Sulla strada di questa pacificazione Obama si è molto impegnato. Va ricordato il suo discorso al Cairo, il primo fatto in territorio musulmano da un presidente Usa; il ritiro dall’Iraq, e quello, promesso, dall’Afghanistan; ma anche la decisione di dare via libera alla moschea vicino al sito dell’11 Settembre. Per questo lavoro Obama ha anche pagato dei costi: primo fra tutti una crescente tensione con Israele, che fin dall’inizio ha guardato alle sue attività mediorientali come a una presa di distanza, nei fatti, dalla tradizionale amicizia senza se e senza ma fin qui esistita fra Israele e Washington. Ma il dossier Palestina-Israele è cresciuto, comunque, nei mesi passati: gli Usa hanno ottenuto un isolamento parziale di Hamas, nella West Bank hanno rafforzato la leadership palestinese moderata che sta costruendo un primo abbozzo di Stato; dalla stessa Israele, nel bene o nel male, hanno ottenuto la moratoria sugli insediamenti.
Eppure, come si è visto in questi giorni chiaramente, il processo di pace rimane sempre più «un processo», e sempre meno «pace».
Si torna così alla domanda: perché allora convocare questi appuntamenti? La risposta tradizionale, cui si accennava sopra, non è più sufficiente. L’impegno in Medioriente è un «obbligo» per la politica estera americana, e i colloqui danno ai presidenti lustro, specie in periodi di difficoltà politiche.
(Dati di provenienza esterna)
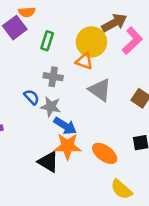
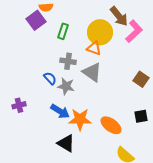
brown arrow: (114, 23) -> (119, 16), turned 80
gray triangle: (100, 90) -> (92, 72), moved
blue arrow: (65, 126) -> (60, 111), moved
black triangle: (48, 162) -> (66, 143), moved

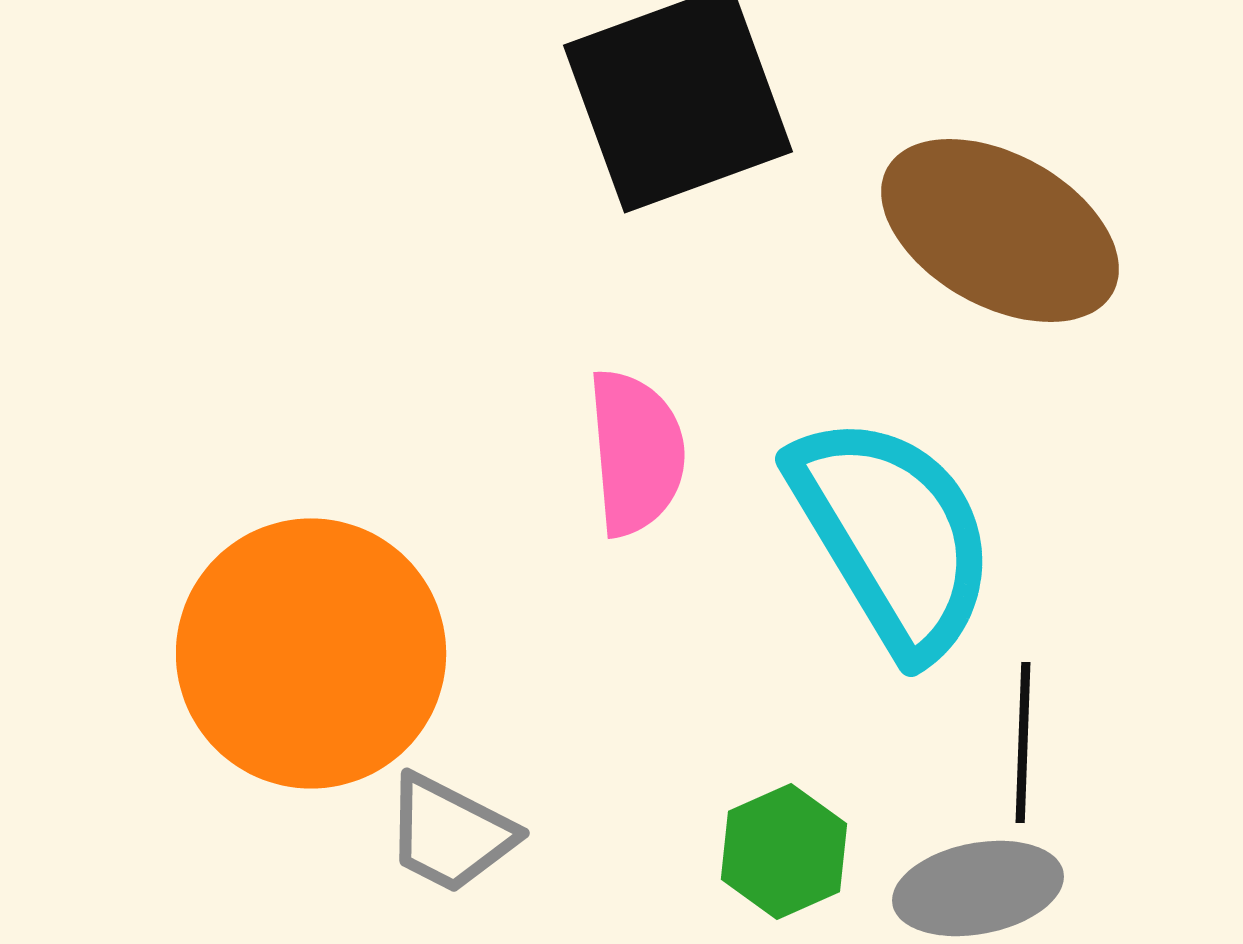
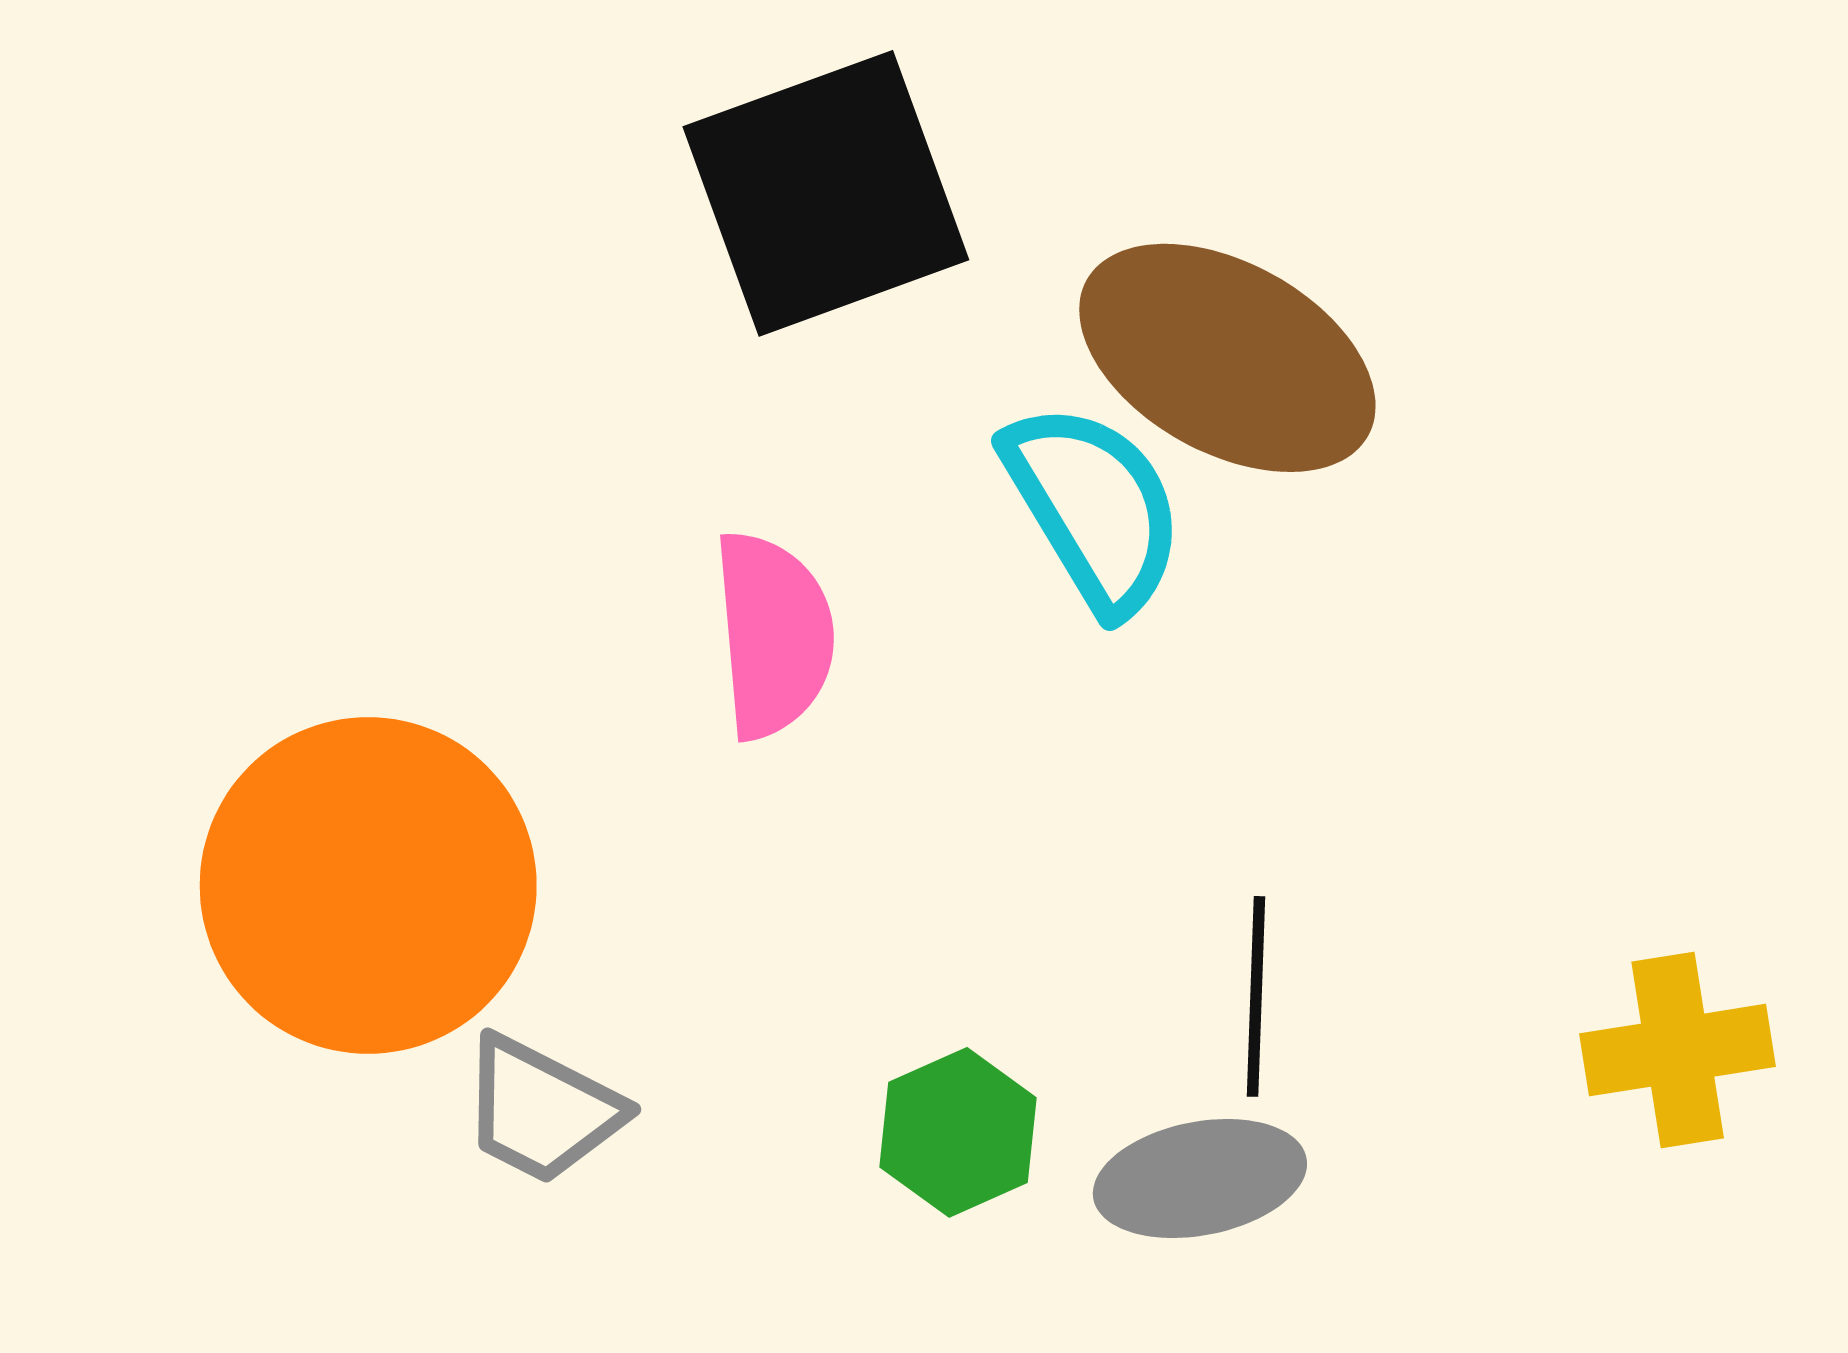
cyan semicircle: (893, 535) -> (1094, 508), moved, size x0.7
Ma l’altalena storica di successi e insuccessi è ormai probabilmente troppo lunga persino per i meglio intenzionati. Un’atmosfera di scetticismo accompagna ormai, infatti, questi incontri: gli stessi leader che vi intervengono non nascondono i loro (mal)umori.
Sfogliando il dibattito politico a più ampio raggio, si ha l’impressione che da questa impasse stia emergendo un ripensamento dell’intero approccio. Yossi Beilin, ex ministro della Giustizia in Israele, ed ex negoziatore israeliano, due giorni fa ha scritto in merito una riflessione che punta dritto al cuore del problema. Ricordo - scrive - che siamo riusciti non poco tempo fa a stendere 500 pagine di accordi dettagliati in cui tutte le questioni venivano risolte, ma le 500 pagine sono rimaste lettera morta. Perché? La risposta è semplice e difficile insieme: la pace non è un negoziato, dice Beilin, la pace è un atto politico.
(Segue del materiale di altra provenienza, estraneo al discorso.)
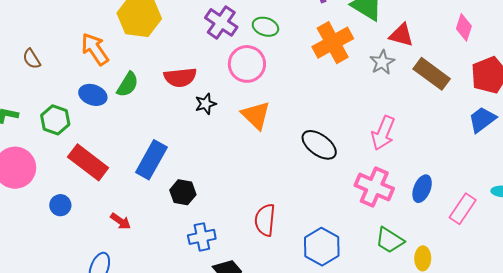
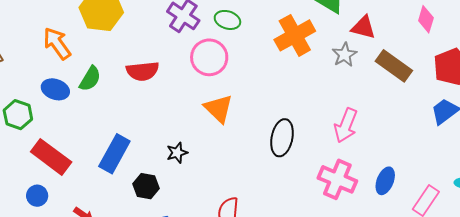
black star: (206, 104) -> (177, 153), moved
black ellipse: (319, 145) -> (282, 138), turned 66
blue circle: (60, 205) -> (37, 196), moved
Gli fa eco un altro ex negoziatore, Aaron David Miller che è stato a lungo consigliere sul Medioriente per segretari di Stato sia repubblicani che democratici. Miller, che ha scritto «The Much Too Promised Land: America’s Elusive Search for Arab-Israeli Peace», è intervenuto sul numero di maggio-giugno di Foreign Policy denunciando la sua sfiducia in quella che secondo lui, negli anni, è diventata una convinzione quasi religiosa: «L’America ha usato il suo potere per fare guerre, può dunque usarlo anche per fare la pace. Ne ero un credente. Oggi non lo sono più».
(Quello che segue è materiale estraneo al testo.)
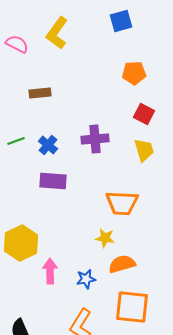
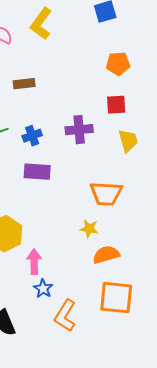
red square: (144, 114) -> (116, 105), moved, turned -30
blue cross: (48, 145) -> (32, 136), turned 30
blue star: (86, 279) -> (43, 289), moved, turned -30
Le ragioni di questa sua disillusione vanno probabilmente lette - da chi volesse saperle - direttamente su Foreign Policy. Quello che davvero rimane del suo intervento sono i dubbi che innesta nelle sicurezze fin qui coltivate: «Il vecchio modo di pensare su come costruire la pace vale ancora oggi in un nuovo contesto? Il conflitto arabo-israeliano è davvero al centro di tutto? E, dopo due decenni di grandi speranze seguite da violenza e terrore, possiamo davvero credere che le negoziazioni servono? Infine, davvero l'America ha il potere di fare la pace?».
In assenza di risposte, la grande politica mondiale rimane in stand by.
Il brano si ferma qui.